Depuis 2017, le multi-instrumentiste écrit, compose, interprète et produit ses morceaux seul, construisant peu à peu un univers qui fera de lui l’une des nouvelles voix du R’n’B alternatif. Inspiré par le folk de Neil Young et la soul de Marvin Gaye, l’artiste enchaîne les projets musicaux avec deux autres EP, Resonance (2018) puis Table of Context (2019) ; la même année, il collabore avec John Mayer pour le titre Swim Home, l’un des titres de la BO du drame adolescent 13 Reasons why. À 28 ans, le musicien a livré vendredi son tout premier album, Deadpan Love, qui questionne l’amour sous toutes ces formes à l’aide de morceaux dont la musicalité lumineuse contraste avec des paroles maussades – à l’image de celui qui aime à se définir comme un nihiliste optimiste. “Avec cet album, j’ai voulu explorer le côté multidimensionnel des relations humaines, toute la zone grise entre le noir et le blanc, explique-t-il. En moi, il y a deux aspects qui se confrontent : le sarcasme et la noirceur, et l’amour, l’empathie. Je voulais livrer un premier opus qui condense ces deux aspects.” Contrairement à l’intuition première, ce premier disque n’est pas un recueil de chansons d’amour ; et sous ses airs de crooner torturé, Cautious Clay y aborde des thèmes douloureux, graves ou politiques, posés sur une mélodie neo soul et des rythmes qui mêlent jazz, hip-hop et pop alternative.

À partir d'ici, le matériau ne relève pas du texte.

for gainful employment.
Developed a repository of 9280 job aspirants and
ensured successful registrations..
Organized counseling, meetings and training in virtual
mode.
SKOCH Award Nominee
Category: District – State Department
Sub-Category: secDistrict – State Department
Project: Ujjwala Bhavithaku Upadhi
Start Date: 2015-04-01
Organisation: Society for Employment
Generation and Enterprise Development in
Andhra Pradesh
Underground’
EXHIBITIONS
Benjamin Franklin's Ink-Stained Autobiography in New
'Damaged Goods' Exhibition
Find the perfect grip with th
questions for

Car pour le musicien de 28 ans, un artiste se doit de montrer au monde certaines réalités difficiles. Si les médiums ont changé, l’objectif reste le même : “Parfois, les gens ne sont pas conscients de certaines choses, et l’artiste a la capacité d’observer et de présenter, à travers son art, une réflexion qui mérite d’être menée.” Dans l’esprit de la dualité qui, selon lui, gouverne toute chose, le groovy et entrainant Strange Love traite de la confusion causée par un quotidien plongé dans une société capitaliste, dans laquelle il est parfois difficile de discerner le sentiment réel d’un attrait provoqué par le marketing. “C’est juste une observation qui permet de se demander : est-ce que j’aime vraiment ça ou bien quelqu’un m’a demandé de l’aimer ?” L’amour, s’il est le fil rouge de ce premier album, est conjugué à tous les temps, toujours nuancé par une part d’ombre. Dans le langoureux Roots, le musicien explore ainsi l’ambiguïté des liens qui se forgent sur la durée, jusqu’à devenir toxiques, exacerbant le pire en soi : “You can make me wanna lie and be dishonest” (Tu me donnes envie de mentir et d’être malhonnête). Puis dans la magnifique balade Wildfire – dont le clip est signé par le réalisateur Colin Reed – Cautious Clay s’interroge sur le concept d’être aimé lorsqu’on est un artiste, de l’importance d’écouter vraiment, au-delà de succomber à une simple mode.
Deadpan Love (2021) de Cautious Clay, disponible sur toutes les plateformes d’écoute.